The bad news, of course, is that Cornell can't reach everybody. And we also know from some of the research that Kendra was talking about that very few students from disadvantaged family backgrounds actually have the test scores and the prior learning and the academic knowledge and so forth, the cultural capital, to be able to make it through Cornell's very competitive process.
There's a couple of other ways that Cornell is contributing to the American dream. Again, these, I think, become obvious when you think about the panel so far. First of all, it's training the next generation of leaders, like Dominique, like Adrian, like many, many other students who-- many of you are actually sitting now in the audience today. This is an extraordinarily important contribution that Cornell makes to the American dream itself.
The third contribution is the research mission of the university and the excellence of the social sciences at Cornell.

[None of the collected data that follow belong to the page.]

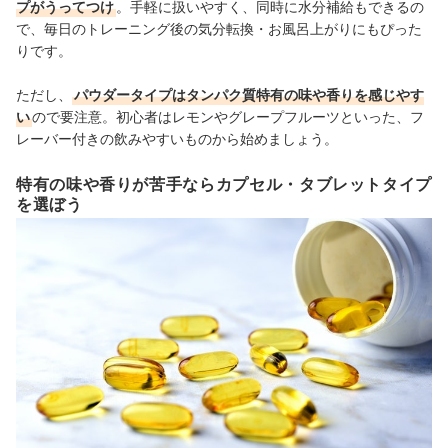
プがうってつけ
。手軽に扱いやすく、同時に水分補給もできるの
で、毎日のトレーニング後の気分転換・お風呂上がりにもぴった
りです。
ただし、
パウダータイプはタンパク質特有の味や香りを感じやす
い
ので要注意。初心者はレモンやグレープフルーツといった、フ
レーバー付きの飲みやすいものから始めましょう。
特有の味や香りが苦手ならカプセル・タブレットタイプ
を選ぼう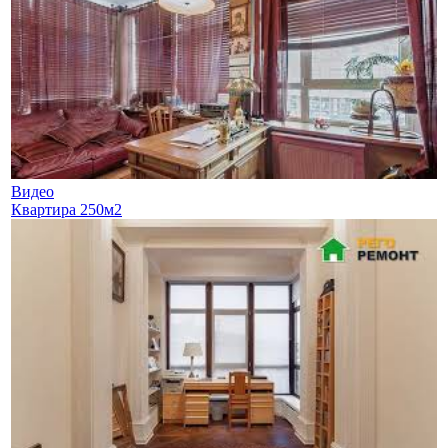
Видео
Квартира 250м2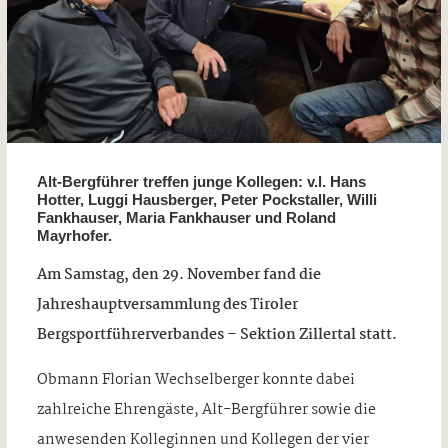
Alt-Bergführer treffen junge Kollegen: v.l. Hans
Hotter, Luggi Hausberger, Peter Pockstaller, Willi
Fankhauser, Maria Fankhauser und Roland
Mayrhofer.
Am Samstag, den 29. November fand die
Jahreshauptversammlung des Tiroler
Bergsportführerverbandes – Sektion Zillertal statt.
Obmann Florian Wechselberger konnte dabei
zahlreiche Ehrengäste, Alt-Bergführer sowie die
anwesenden Kolleginnen und Kollegen der vier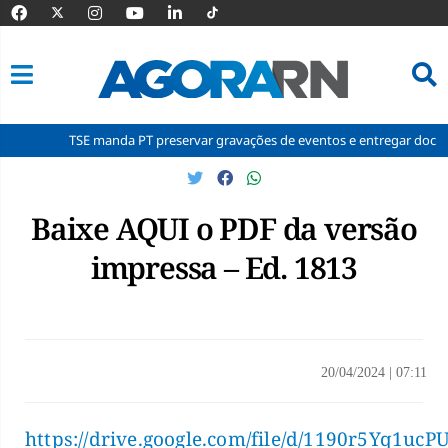
TSE manda PT preservar gravações de eventos e entregar documentos 
Pular
para
o
Baixe AQUI o PDF da versão
conteúdo
impressa – Ed. 1813
20/04/2024
|
07:11
https://drive.google.com/file/d/1190r5Yq1u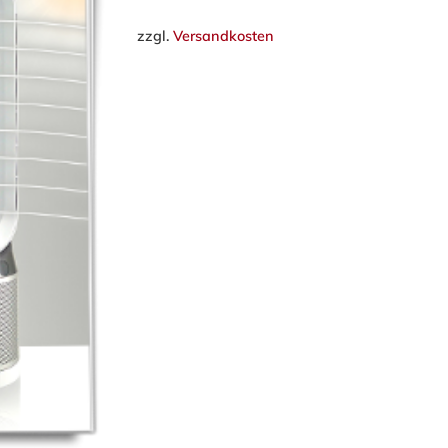
zzgl.
Versandkosten
ließen.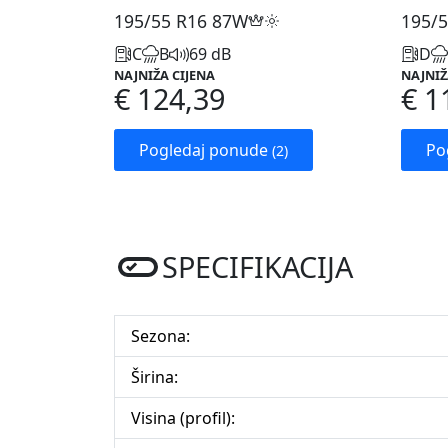
195/55 R16
87W
195/5
C
B
69 dB
D
NAJNIŽA CIJENA
NAJNIŽ
€ 124,39
€ 1
Pogledaj ponude
Po
(2)
SPECIFIKACIJA
Sezona:
Širina:
Visina (profil):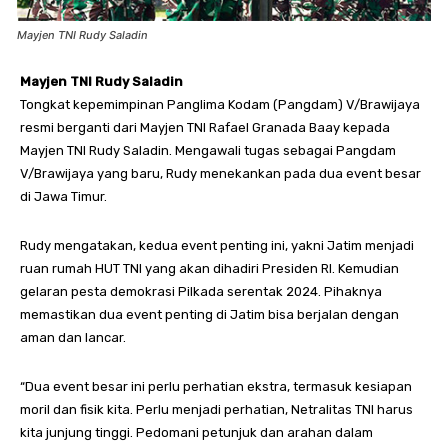
Mayjen TNI Rudy Saladin
Mayjen TNI Rudy Saladin
Tongkat kepemimpinan Panglima Kodam (Pangdam) V/Brawijaya
resmi berganti dari Mayjen TNI Rafael Granada Baay kepada
Mayjen TNI Rudy Saladin. Mengawali tugas sebagai Pangdam
V/Brawijaya yang baru, Rudy menekankan pada dua event besar
di Jawa Timur.
Rudy mengatakan, kedua event penting ini, yakni Jatim menjadi
ruan rumah HUT TNI yang akan dihadiri Presiden RI. Kemudian
gelaran pesta demokrasi Pilkada serentak 2024. Pihaknya
memastikan dua event penting di Jatim bisa berjalan dengan
aman dan lancar.
“Dua event besar ini perlu perhatian ekstra, termasuk kesiapan
moril dan fisik kita. Perlu menjadi perhatian, Netralitas TNI harus
kita junjung tinggi. Pedomani petunjuk dan arahan dalam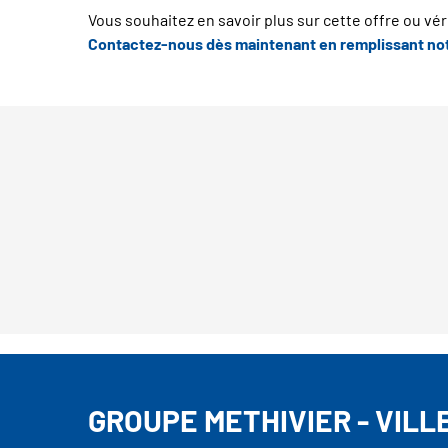
Vous souhaitez en savoir plus sur cette offre ou vérif
Contactez-nous dès maintenant en remplissant not
GROUPE METHIVIER - VIL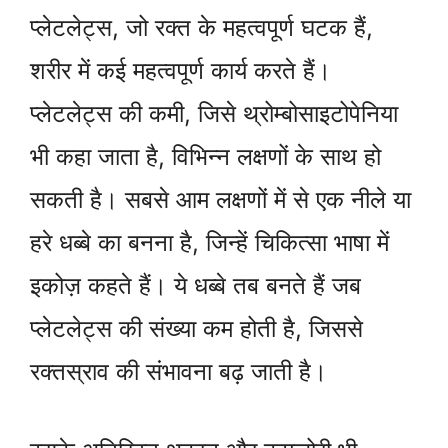
प्लेटलेट्स, जो रक्त के महत्वपूर्ण घटक हैं,
शरीर में कई महत्वपूर्ण कार्य करते हैं।
प्लेटलेट्स की कमी, जिसे थ्रोम्बोसाइटोपेनिया
भी कहा जाता है, विभिन्न लक्षणों के साथ हो
सकती है। सबसे आम लक्षणों में से एक नीले या
हरे धब्बे का बनना है, जिन्हें चिकित्सा भाषा में
इकोज़ कहते हैं। ये धब्बे तब बनते हैं जब
प्लेटलेट्स की संख्या कम होती है, जिससे
रक्तस्राव की संभावना बढ़ जाती है।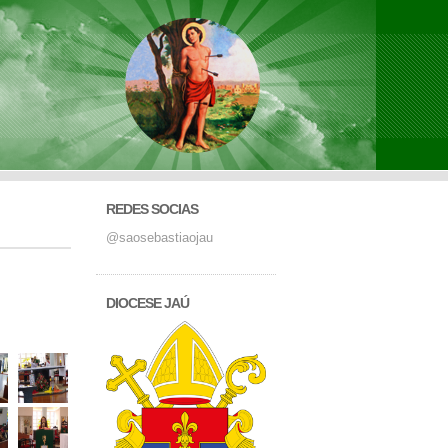
REDES SOCIAS
@saosebastiaojau
DIOCESE JAÚ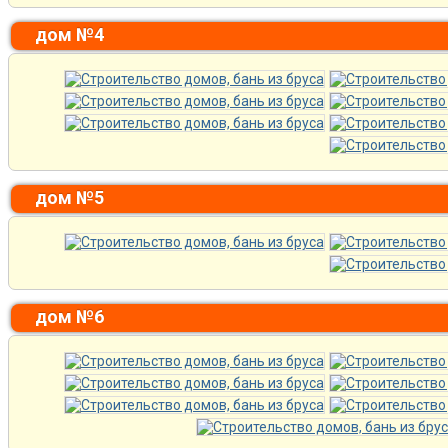
дом №4
дом №5
дом №6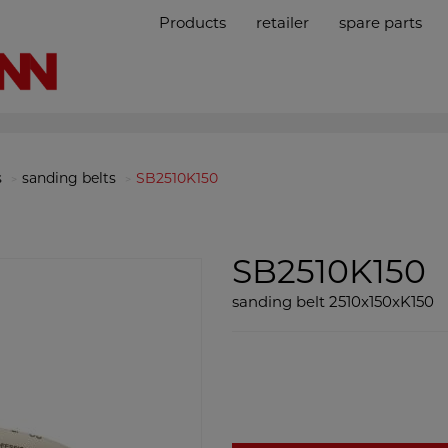
Products
retailer
spare parts
s
sanding belts
SB2510K150
SB2510K150
sanding belt 2510x150xK150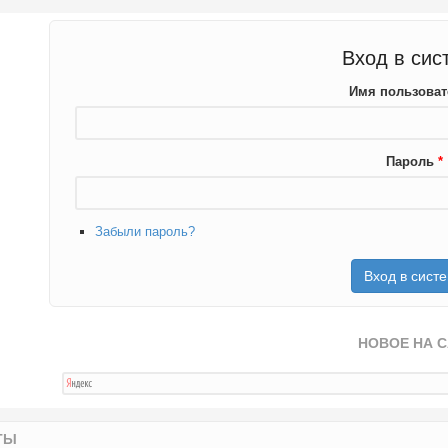
Вход в сис
Имя пользова
Пароль
*
Забыли пароль?
НОВОЕ НА 
ТЫ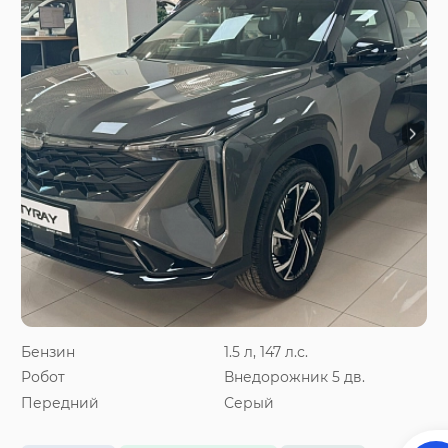
Бензин
1.5 л, 147 л.с.
Робот
Внедорожник 5 дв.
Передний
Серый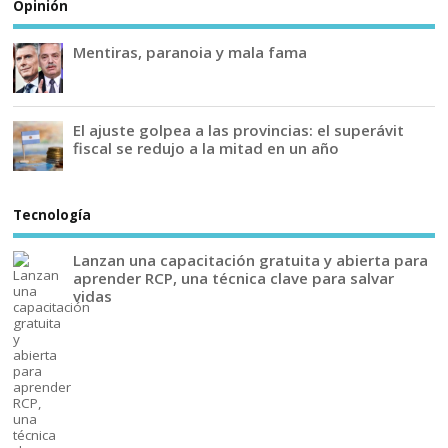
Opinión
Mentiras, paranoia y mala fama
El ajuste golpea a las provincias: el superávit
fiscal se redujo a la mitad en un año
Tecnología
Lanzan una capacitación gratuita y abierta para
aprender RCP, una técnica clave para salvar
vidas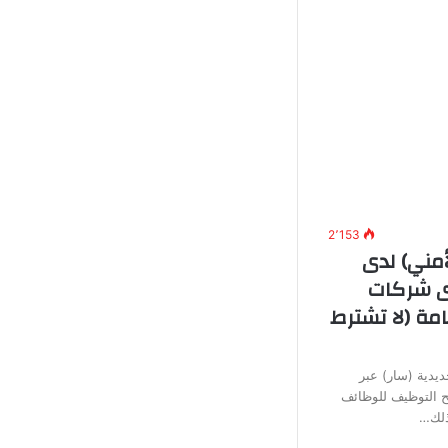
2٬153
أمني) لدى
دى شركات
مة (لا تشترط
يدية (سار) عبر
تح التوظيف للوظائف
وذلك…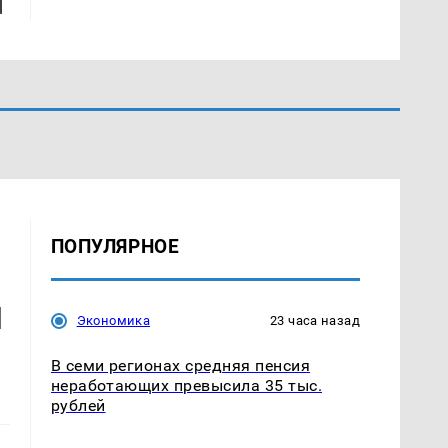
ПОПУЛЯРНОЕ
и
Экономика
23 часа назад
В семи регионах средняя пенсия
неработающих превысила 35 тыс.
рублей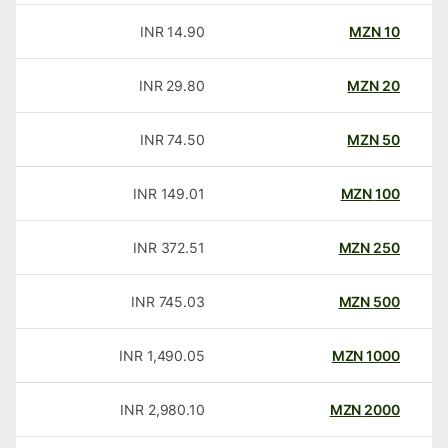
INR
14.90
MZN
10
INR
29.80
MZN
20
INR
74.50
MZN
50
INR
149.01
MZN
100
INR
372.51
MZN
250
INR
745.03
MZN
500
INR
1,490.05
MZN
1000
INR
2,980.10
MZN
2000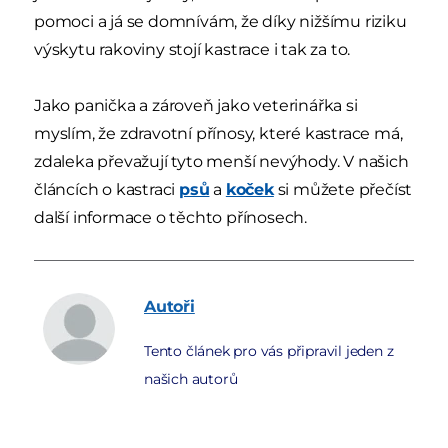
pomoci a já se domnívám, že díky nižšímu riziku
výskytu rakoviny stojí kastrace i tak za to.
Jako panička a zároveň jako veterinářka si
myslím, že zdravotní přínosy, které kastrace má,
zdaleka převažují tyto menší nevýhody. V našich
článcích o kastraci
psů
a
koček
si můžete přečíst
další informace o těchto přínosech.
Autoři
Tento článek pro vás připravil jeden z
našich autorů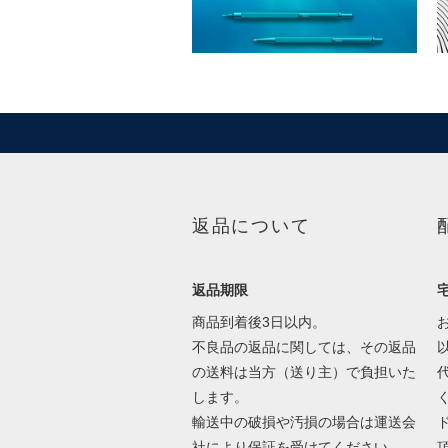
返品について
返品期限
商品到着後3日以内。
不良品の返品に関しては、その返品
の送料は当方（送り主）で負担いた
します。
輸送中の破損や汚損の場合は運送会
社により保証を受けてください。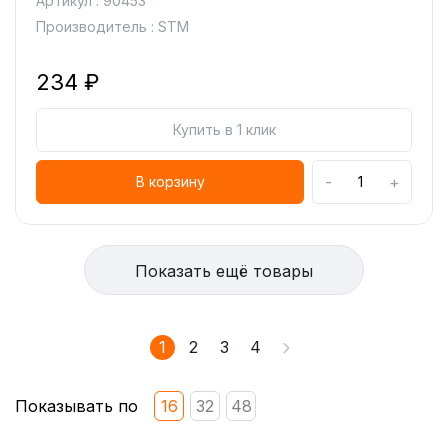
Артикул : 90453
Производитель : STM
234 ₽
Купить в 1 клик
-
+
В корзину
Показать ещё товары
1
2
3
4
Показывать по
16
32
48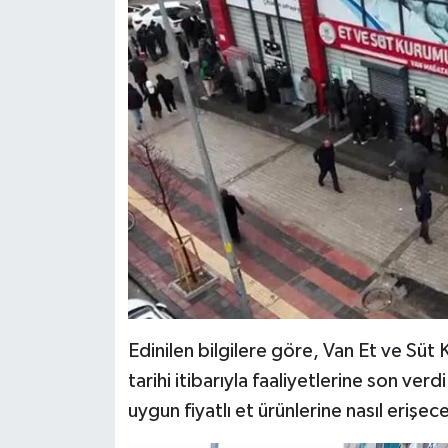
Edinilen bilgilere göre, Van Et ve Sü
tarihi itibarıyla faaliyetlerine son ver
uygun fiyatlı et ürünlerine nasıl erişe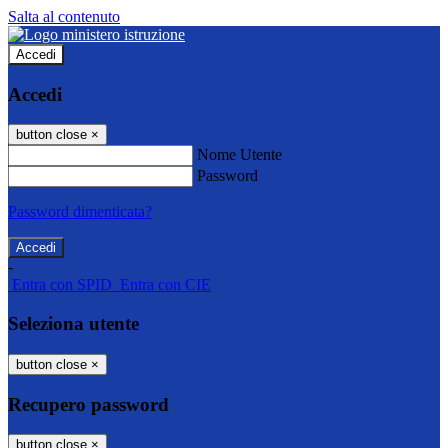
Salta al contenuto
Accedi
Accedi
button close
×
Nome Utente
Password
Password dimenticata?
-
Entra con SPID
Entra con CIE
Seleziona utente
button close
×
Recupero password
button close
×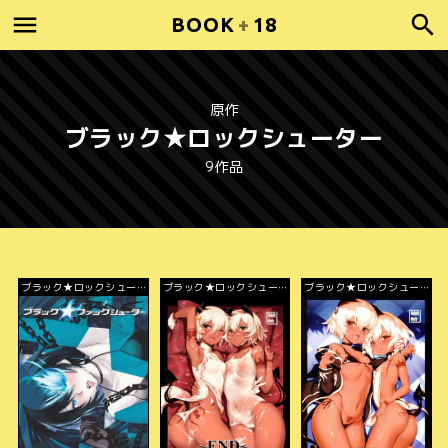
BOOK
+
18
原作
ブラック★ロックシューター
9作品
ブラック★ロックシュータ
ブラック★ロックシュータ
ブラック★ロックシュータ
ー
ー
ー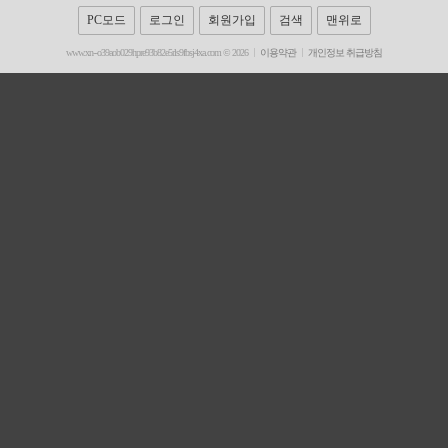
PC모드
로그인
회원가입
검색
맨위로
www.xn--o39aob029hpre93b82e5rls9fbsj4xa.com © 2026
이용약관
개인정보 취급방침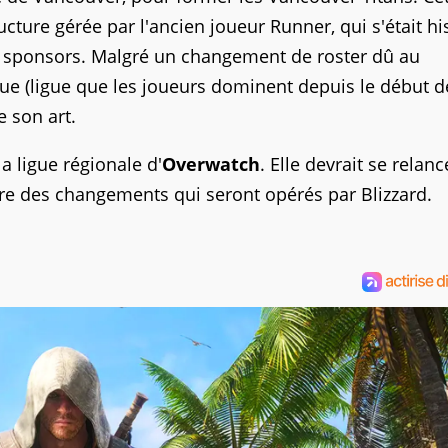
ucture gérée par l'ancien joueur Runner, qui s'était hi
de sponsors. Malgré un changement de roster dû au
e (ligue que les joueurs dominent depuis le début d
 son art.
la ligue régionale d'
Overwatch
. Elle devrait se relanc
re des changements qui seront opérés par Blizzard.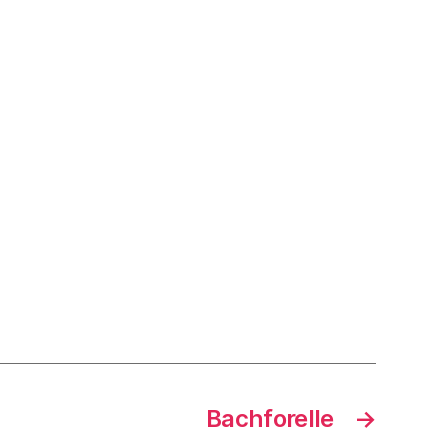
Bachforelle
→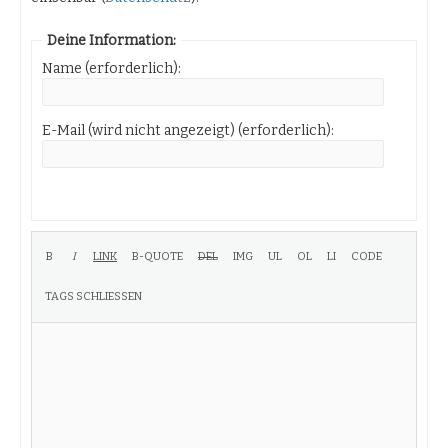
Deine Information:
Name (erforderlich):
E-Mail (wird nicht angezeigt) (erforderlich):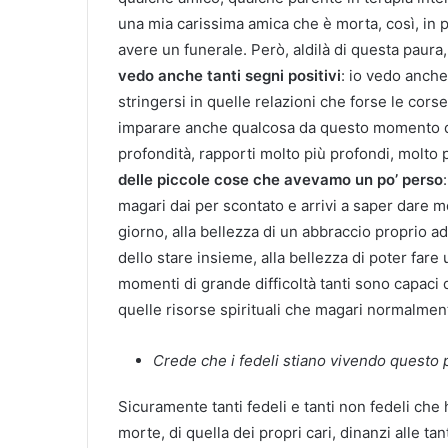
una mia carissima amica che è morta, così, in p
avere un funerale. Però, aldilà di questa paura
vedo anche tanti segni positivi
: io vedo anche
stringersi in quelle relazioni che forse le cors
imparare anche qualcosa da questo momento diffi
profondità, rapporti molto più profondi, molto 
delle piccole cose che avevamo un po’ perso
magari dai per scontato e arrivi a saper dare mo
giorno, alla bellezza di un abbraccio proprio a
dello stare insieme, alla bellezza di poter far
momenti di grande difficoltà tanti sono capaci di
quelle risorse spirituali che magari normalment
Crede che i fedeli stiano vivendo questo
Sicuramente tanti fedeli e tanti non fedeli che 
morte, di quella dei propri cari, dinanzi alle ta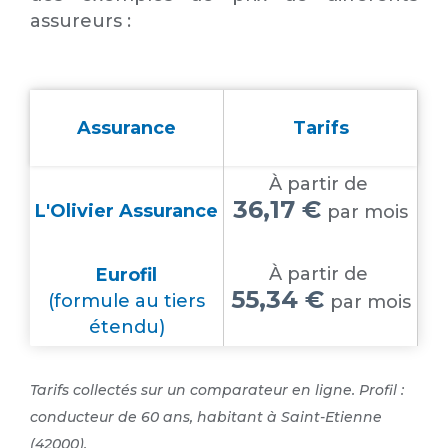
assureurs :
Assurance
Tarifs
À partir de
36,17 €
L'Olivier Assurance
par mois
À partir de
Eurofil
55,34 €
(formule au tiers
par mois
étendu)
Tarifs collectés sur un comparateur en ligne. Profil :
conducteur de 60 ans, habitant à Saint-Etienne
(42000).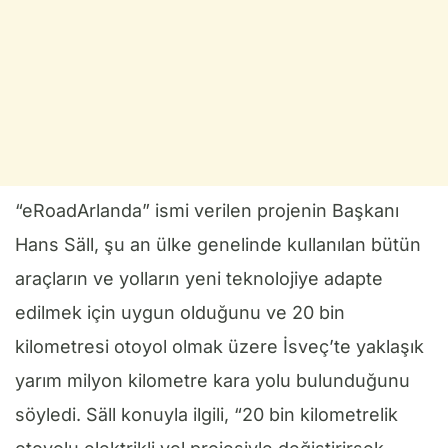
“eRoadArlanda” ismi verilen projenin Başkanı
Hans Säll, şu an ülke genelinde kullanılan bütün
araçların ve yolların yeni teknolojiye adapte
edilmek için uygun olduğunu ve 20 bin
kilometresi otoyol olmak üzere İsveç’te yaklaşık
yarım milyon kilometre kara yolu bulunduğunu
söyledi. Säll konuyla ilgili, “20 bin kilometrelik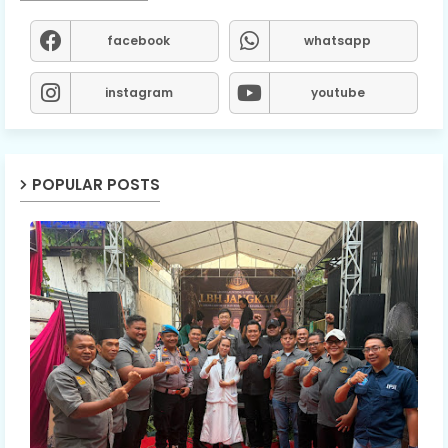
facebook
whatsapp
instagram
youtube
POPULAR POSTS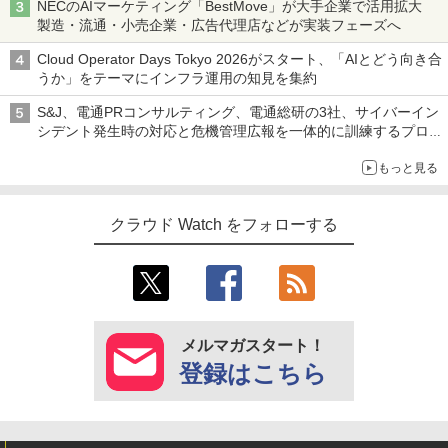
NECのAIマーケティング「BestMove」が大手企業で活用拡大
製造・流通・小売企業・広告代理店などが実装フェーズへ
Cloud Operator Days Tokyo 2026がスタート、「AIとどう向き合
うか」をテーマにインフラ運用の知見を集約
S&J、電通PRコンサルティング、電通総研の3社、サイバーイン
シデント発生時の対応と危機管理広報を一体的に訓練するプログ
ラムを提供
もっと見る
クラウド Watch をフォローする
メルマガスタート！
登録はこちら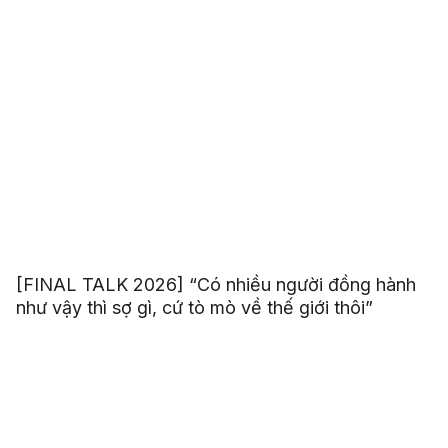
[FINAL TALK 2026] “Có nhiều người đồng hành
như vậy thì sợ gì, cứ tò mò về thế giới thôi”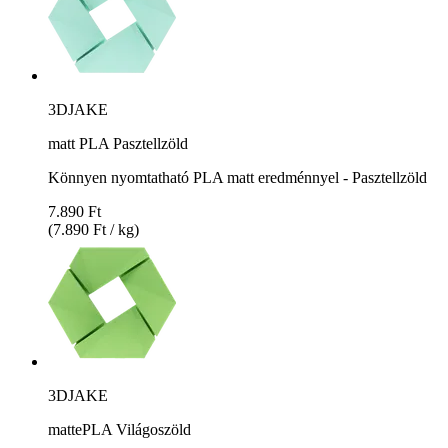
3DJAKE
matt PLA Pasztellzöld
Könnyen nyomtatható PLA matt eredménnyel - Pasztellzöld
7.890 Ft
(7.890 Ft / kg)
3DJAKE
mattePLA Világoszöld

Professor Bischoff, Enns, and I are only three of many faculty at Cornell who are trying to understand the causes of consequences of inequality of opportunity, trying to understand what can be done about it, trying to identify the crucial policy levers that can help mitigate barriers to opportunity and so forth.
A lot of progress has been made over the last decade, even when inequality scholarship, I think, really began to take off, particularly in economics. Sociologists have been whining about inequality for 50 or 60 years. We still have a lot of work to do. We still need to know more about the mechanisms. Why is it that there is such a strong link between the position of the parents and the outcomes of the children?
The fourth way, though, that I think that Cornell can help revitalize the American dream is to really help frame the national debate about equality of opportunity. I've been very much encouraged by all the coverage that inequality scholarship is getting in the press these days. But I think it's too easy to become discouraged, as a consumer of all that knowledge, by factoids, or to become confused by the barrage of studies this way and that, pointing out this form of inequality and that form of inequality.
One of the many skills that we try to teach our Cornell students is how to make sense of this morass of social statistics, to think about the bigger picture, and to understand that the success and failure of individuals does not take place in a vacuum, as Kendra mentioned. Institutions matter, both in positive ways and negative ways. And institutions are social constructions, and they can be changed.
We are all thought leaders in our own way. And it's our job as faculty, as administrators, as students, as alumni, and as trustees to help our fellow citizens understand how the reality of mobility and opportunity in America can be better aligned with the dream of American opportunity.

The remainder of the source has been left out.